Proyek ini mengadopsi pendekatan terpadu yang mengkaji hubungan antara produktivitas kakao di sektor pertanian, mata pencaharian petani kecil, dan kebijakan di bagian hilir rantai nilai. Kendala terhadap produktivitas dan profitabilitas kakao diidentifikasi melalui studi utama tentang praktik produsen, kesehatan dan mata pencaharian, analisis transmisi harga dan dampak pajak ekspor kakao.

Sebuah studi tentang rantai nilai kakao dilakukan untuk komponen penelitian dari program studi S2 di Institut Pertanian Bogor (IPB). Data pasar tentang penjualan biji mentah pada tahun 2015- 2017 dikumpulkan dari berbagai sumber publik termasuk Asosiasi Petani Indonesia dan New York Board of Trade. Analisis menggunakan Vector Error Correction Model, harga rata-rata bulanan dan standar deviasi digunakan untuk menghitung korelasi dan koefisien variasi, serta dampak pajak ekspor terhadap harga lokal.

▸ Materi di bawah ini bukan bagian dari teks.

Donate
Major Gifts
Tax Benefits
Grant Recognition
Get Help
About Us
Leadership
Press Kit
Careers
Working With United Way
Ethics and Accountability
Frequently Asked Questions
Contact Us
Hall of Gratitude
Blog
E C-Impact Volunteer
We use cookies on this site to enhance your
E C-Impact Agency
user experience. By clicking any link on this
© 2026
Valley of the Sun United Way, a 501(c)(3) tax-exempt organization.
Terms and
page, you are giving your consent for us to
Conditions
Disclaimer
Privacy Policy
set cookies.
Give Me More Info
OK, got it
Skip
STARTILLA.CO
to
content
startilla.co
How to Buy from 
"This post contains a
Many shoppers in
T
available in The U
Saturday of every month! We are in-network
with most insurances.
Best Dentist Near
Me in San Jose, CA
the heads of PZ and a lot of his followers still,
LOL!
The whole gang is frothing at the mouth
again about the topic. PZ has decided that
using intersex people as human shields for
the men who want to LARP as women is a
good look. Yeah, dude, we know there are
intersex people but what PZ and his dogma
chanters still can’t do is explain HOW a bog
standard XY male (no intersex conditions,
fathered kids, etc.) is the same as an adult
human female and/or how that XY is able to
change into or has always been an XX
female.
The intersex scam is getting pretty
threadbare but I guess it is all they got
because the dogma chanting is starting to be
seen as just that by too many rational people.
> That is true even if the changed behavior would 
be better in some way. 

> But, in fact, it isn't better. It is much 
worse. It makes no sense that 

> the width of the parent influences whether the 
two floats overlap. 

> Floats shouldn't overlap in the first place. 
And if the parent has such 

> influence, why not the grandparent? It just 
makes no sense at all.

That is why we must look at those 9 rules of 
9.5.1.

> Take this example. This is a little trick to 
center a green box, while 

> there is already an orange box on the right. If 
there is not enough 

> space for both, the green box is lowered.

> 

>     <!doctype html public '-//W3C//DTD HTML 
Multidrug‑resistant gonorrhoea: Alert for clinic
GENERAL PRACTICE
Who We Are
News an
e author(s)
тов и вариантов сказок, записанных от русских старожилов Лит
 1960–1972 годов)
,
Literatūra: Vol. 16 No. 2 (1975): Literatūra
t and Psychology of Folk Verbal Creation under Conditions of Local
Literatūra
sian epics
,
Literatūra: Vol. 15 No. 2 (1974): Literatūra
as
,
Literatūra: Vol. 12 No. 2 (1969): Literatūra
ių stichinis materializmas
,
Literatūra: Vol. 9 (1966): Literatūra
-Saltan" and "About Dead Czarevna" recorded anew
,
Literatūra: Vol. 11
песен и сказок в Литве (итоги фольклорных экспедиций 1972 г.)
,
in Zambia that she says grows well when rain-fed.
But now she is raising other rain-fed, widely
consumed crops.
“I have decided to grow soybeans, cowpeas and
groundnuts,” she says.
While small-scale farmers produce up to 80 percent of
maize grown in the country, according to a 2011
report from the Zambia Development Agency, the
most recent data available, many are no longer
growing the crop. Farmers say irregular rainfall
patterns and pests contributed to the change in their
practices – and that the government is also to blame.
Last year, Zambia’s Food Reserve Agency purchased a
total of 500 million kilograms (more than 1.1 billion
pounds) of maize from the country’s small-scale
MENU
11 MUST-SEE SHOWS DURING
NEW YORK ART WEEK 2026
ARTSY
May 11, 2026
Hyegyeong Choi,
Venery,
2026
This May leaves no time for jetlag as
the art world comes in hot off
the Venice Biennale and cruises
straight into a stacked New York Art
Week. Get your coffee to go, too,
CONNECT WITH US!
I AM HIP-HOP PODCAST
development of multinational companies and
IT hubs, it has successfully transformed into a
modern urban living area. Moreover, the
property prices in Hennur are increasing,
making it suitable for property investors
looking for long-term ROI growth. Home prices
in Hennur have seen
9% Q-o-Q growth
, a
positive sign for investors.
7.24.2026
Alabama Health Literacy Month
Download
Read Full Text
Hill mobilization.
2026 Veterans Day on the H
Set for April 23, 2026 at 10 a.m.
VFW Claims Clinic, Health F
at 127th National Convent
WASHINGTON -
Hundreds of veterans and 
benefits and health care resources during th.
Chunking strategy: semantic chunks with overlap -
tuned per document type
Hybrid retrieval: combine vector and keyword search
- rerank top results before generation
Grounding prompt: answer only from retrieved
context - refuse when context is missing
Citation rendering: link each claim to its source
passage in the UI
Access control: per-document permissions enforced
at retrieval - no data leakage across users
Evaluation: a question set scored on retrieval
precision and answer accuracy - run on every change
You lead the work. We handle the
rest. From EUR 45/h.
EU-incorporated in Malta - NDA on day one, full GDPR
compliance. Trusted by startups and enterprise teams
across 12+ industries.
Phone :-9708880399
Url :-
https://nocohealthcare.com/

Untuk mendukung studi lebih lanjut, data dasar tentang mata pencaharian, kesehatan, dan ekonomi rumah tangga dikumpulkan dari komunitas berbasis kakao di Kabupaten Polewali-Mandar, Sulawesi Barat. Empat desa di Kecamatan Anreapi dan Kecamatan Mapilli dipilih dengan menggunakan metode purposive sampling. Rumah tangga dipilih menggunakan secara acak, dengan total sampel sebanyak 130 rumah tangga dari empat desa. Survei pertama mengumpulkan data dan informasi demografis tentang akses ke air, praktik sanitasi dan praktik pertanian, serta informasi terkait kesehatan pria (berusia lebih dari 15 tahun) dan mencakup data antropometrik, wanita (berusia 15-49 tahun) dan anak-anak (berusia di bawah 5 tahun). Survei kedua berfokus pada pendapatan dari kakao dan tanaman lainnya, konsumsi rumah tangga, pengeluaran untuk input pertanian dan ketersediaan pembiayaan.

Selain itu, proyek ini melakukan survei tentang persepsi konsumen terhadap cokelat niche di Australia. Wawancara dengan narasumber utama juga dilakukan. Wawancara dan data dari survei desa ini digunakan untuk mengembangkan kerangka kurikulum mata pencaharian, serta rekomendasi umum.

Hasil dan capaian

Volatilitas harga disebut sebagai kendala utama investasi petani dalam input pertanian dan praktik manajemen. Analisis hubungan antara harga internasional dan domestik menunjukkan bahwa fluktuasi harga internasional berdampak langsung terhadap harga domestik, kondisi ini memengaruhi petani.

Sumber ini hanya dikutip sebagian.